### TASK INSTRUCTIONS
Below are some records. Return exactly the lines from the one with "Preguntas frecuentes" to the one with "Abfälle zu vermeiden.", and nothing else.

== THE RECORDS ==

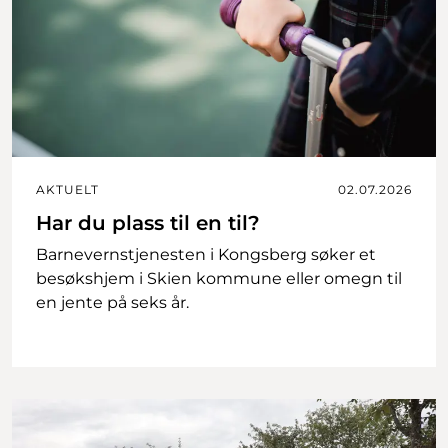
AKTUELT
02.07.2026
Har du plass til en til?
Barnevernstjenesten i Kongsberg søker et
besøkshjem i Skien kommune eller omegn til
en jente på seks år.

===
== THE RECORDS ==

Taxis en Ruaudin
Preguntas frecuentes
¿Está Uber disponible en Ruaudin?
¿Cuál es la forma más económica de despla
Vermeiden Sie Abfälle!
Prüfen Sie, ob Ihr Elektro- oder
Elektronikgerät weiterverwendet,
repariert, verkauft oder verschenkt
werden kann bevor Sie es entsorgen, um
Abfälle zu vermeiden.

===

### RESPONSE TO THE EXERCISE
Preguntas frecuentes
¿Está Uber disponible en Ruaudin?
¿Cuál es la forma más económica de despla
Vermeiden Sie Abfälle!
Prüfen Sie, ob Ihr Elektro- oder
Elektronikgerät weiterverwendet,
repariert, verkauft oder verschenkt
werden kann bevor Sie es entsorgen, um
Abfälle zu vermeiden.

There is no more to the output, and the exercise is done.